_Problem to work on_: Return the data below exactly, please, but drop the pictures.

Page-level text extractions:
◇ ◇ ◇ ◇ ◇

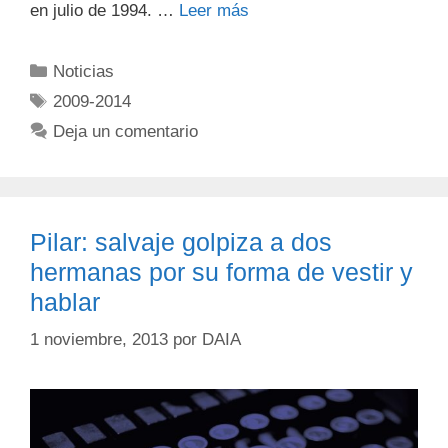
en julio de 1994. …
Leer más
Noticias
2009-2014
Deja un comentario
Pilar: salvaje golpiza a dos
hermanas por su forma de vestir y
hablar
1 noviembre, 2013
por
DAIA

◇ ◇ ◇ ◇ ◇

_Reply to the exercise_:
en julio de 1994. …
Leer más
Noticias
2009-2014
Deja un comentario
Pilar: salvaje golpiza a dos
hermanas por su forma de vestir y
hablar
1 noviembre, 2013
por
DAIA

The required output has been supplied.